The only difference I see in the routing through 10.31.0.2 is that in vrf there is no suppress-hw-offload=no. I would like to know if it makes any difference?
 
User avatar
robmaltsystems
Forum Veteran
Forum Veteran
Posts: 756
Joined: Fri Jun 21, 2019 12:04 pm

Re: Dual WAN failover - check internet

Mon Apr 28, 2025 11:48 am

Aside, but what's the current best practise around WAN failover to LTE? When I last did this, we were still on RouterOS v6. Is the method/support different in RouterOS 7? From memory, it was mainly PING tests plus scripting.
 
jaclaz
Forum Guru
Forum Guru
Posts: 2900
Joined: Tue Oct 03, 2023 4:21 pm

Re: Dual WAN failover - check internet

Mon Apr 28, 2025 1:01 pm

Aside, but what's the current best practise around WAN failover to LTE? When I last did this, we were still on RouterOS v6. Is the method/support different in RouterOS 7? From memory, it was mainly PING tests plus scripting.
I don't think there is unanimous consent on the matter, basically it is recursive vs. netwatch, each one has some slight different features, but if properly implemented they both work just fine in most setups.

Then some people believes that the one (or the other) can be bettered or fine tuned by complicating the one or the other with sophisticated scripts, and again as long as they work, they are just fine.

Only as a side-side note, there is also a (not yet tested/reported about AFAIK) newish approach hinted about in Mikrotik's help page for Netwatch ICMP testing, making use not of the reply of the canary address, but leveraging on a low TTL exhausting on an intermediate hop :
https://help.mikrotik.com/docs/spaces/R ... 8/Netwatch
accept-icmp-time-exceeded=yes can be used together with a manually set low ttl value to monitor Internet connectivity, without relying on a specific endpoint.

For example, you can monitor a public IP address, but that address can filter your ICMP request, or just become unreachable itself, if the Netwatch probe is using this address to monitor Internet connectivity this would cause a false alarm.
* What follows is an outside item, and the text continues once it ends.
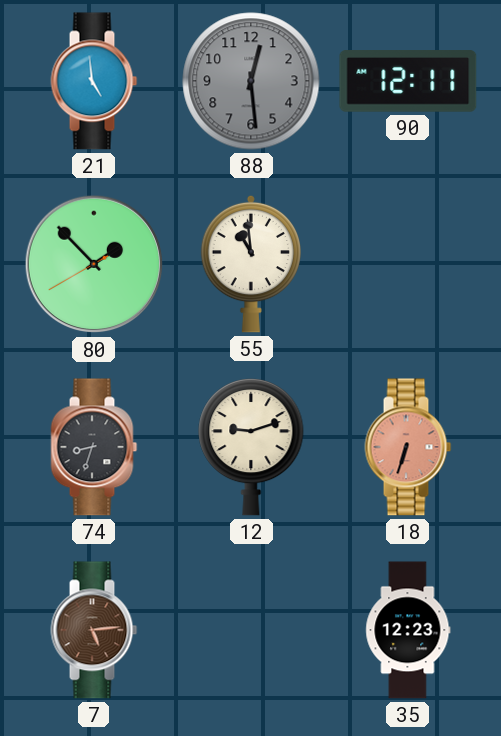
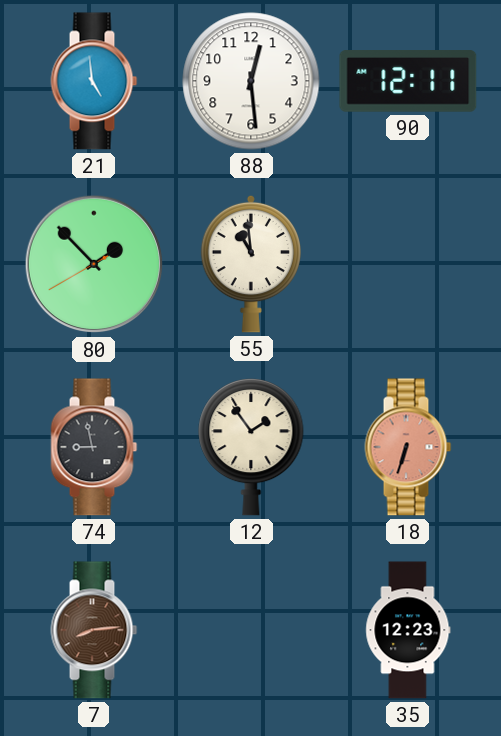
88 dial: grey -> white
74: 8:33 -> 8:58
12: 9:12 -> 1:54
7: 5:14 -> 8:14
To make sure you can reach the Internet, it's generally enough to make sure you can reach a device a few routing hops away. Low time to live value will expire in transit to the specified host you want to monitor - each router passing the ICMP packet will subtract "1" from TTL value, upon TTL reaching 0, ICMP "time exceeded" packet will be generated, and sent back to the Netwatch probe. If all other fail thresholds are not broken, this response will be considered a success.
 
ilium007
Member Candidate
Member Candidate
Topic Author
Posts: 281
Joined: Sun Jan 31, 2010 9:58 am
Location: Brisbane, Australia

Re: Dual WAN failover - check internet

Mon Apr 28, 2025 1:36 pm

Only as a side-side note, there is also a (not yet tested/reported about AFAIK) newish approach hinted about in Mikrotik's help page for Netwatch ICMP testing, making use not of the reply of the canary address, but leveraging on a low TTL exhausting on an intermediate hop :
https://help.mikrotik.com/docs/spaces/R ... 8/Netwatch
I did read this note the other day and didn't get time to test it further. I have looked at it tonight and It is actually a clever method of determining if a link is up or down.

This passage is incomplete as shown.